If I had to choose one Asian country to live in Malaysia would be one of the candidates but honestly I felt a bit lonely there. People told me that Malaysia is cool, fold is amazing and places are beautiful. And it is true. But still. There’s something missing that I cannot quite spot. I still enjoyed my stay in KL and I loved my massage classes.
I’m still in touch with some of the people I met along the way and hopefully I will see them again some day.
So… Where to start…
I’ve been in KL for more than one month now and I think it’s time for me to move on. The time spent here it’s been good, a needed a little nest to make home for a little while. Travelling is cool but it’s also tiring and every now and then is good to go back to the comfort zone.
But yeah my time here is up. I realized it yesterday. It took me time to buy the ticket to Cambodia. And not only because of the problems I had with my credit card (yes. It’s been cloned… but this is another story…). It’s been difficult to make up my mind and buy the ticket because I was good here in KL, I had a home again and it was nice to settle down in the everyday routine. But luckily for me KL is not the place I wanna settle down again. It’s a big city but still very human in a way. The prices are honest (apart from the rent, like in Barcelona basically) and the food is good. But the dark side of it all is that people here are very busy, for real or not.

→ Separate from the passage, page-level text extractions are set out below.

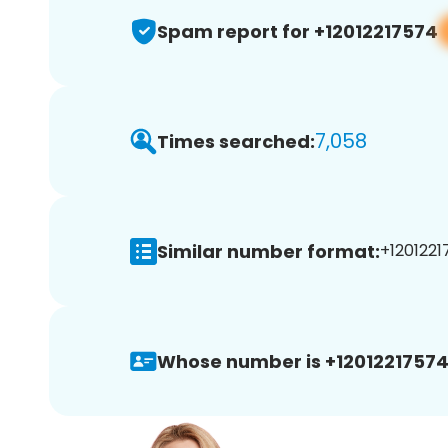
Spam report for +12012217574
7,058
Times searched:
Similar number format:
+1201221
Whose number is +12012217574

It’s really hard to meet anybody, let alone get to know them. Via couchsurfing and other apps I got in touch with hundreds of people (not kidding) but I managed to meet only a few. They’re all super interested in meeting with you but you can never get a date from them. And when you finally get a date they cancel at the last moment. Or you meet, all goes well, “let’s meet again ” but again never comes. You have to organize with at least a couple of weeks in advance. It’s true that distance here can be discouraging and that public transportation is awful but still… There is always something else in the middle. Commitment is a word that is not really taken into consideration in KL. The enthusiasm is killed easily. I feel like they are collecting chats or friends in CS or FB. The virtual word is waaaaaay more important that the real one. Even when people go out together they are checking their phones all the time. There is always someone or something else capturing their attention. They’re there but not really. I’ve wasted so much time and energy try to connect with locals and in the end I was so frustrated that I decided not to open any app anymore.
I have only a few days left in KL. Time to finish my classes (to be discussed in next chapter) and then I’m off to Phnom Penh. I’m really looking forward to visit Cambodia. A change of scenery will do me good.